→ Work order
Only reproduce the lines from the line containing "конференции. Щёлкнув по этой к" onward, exactly, through the final line of the data below.
# # # # #
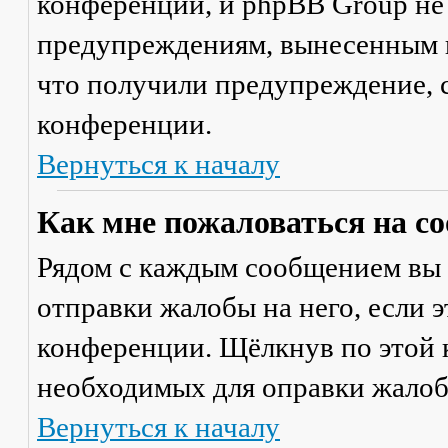
конференции, и phpBB Group не
предупреждениям, вынесенным на
что получили предупреждение, 
конференции.
Вернуться к началу
Как мне пожаловаться на с
Рядом с каждым сообщением вы 
отправки жалобы на него, если 
конференции. Щёлкнув по этой к
необходимых для оправки жалоб
Вернуться к началу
# # # # #
→ Answer box
конференции. Щёлкнув по этой к
необходимых для оправки жалоб
Вернуться к началу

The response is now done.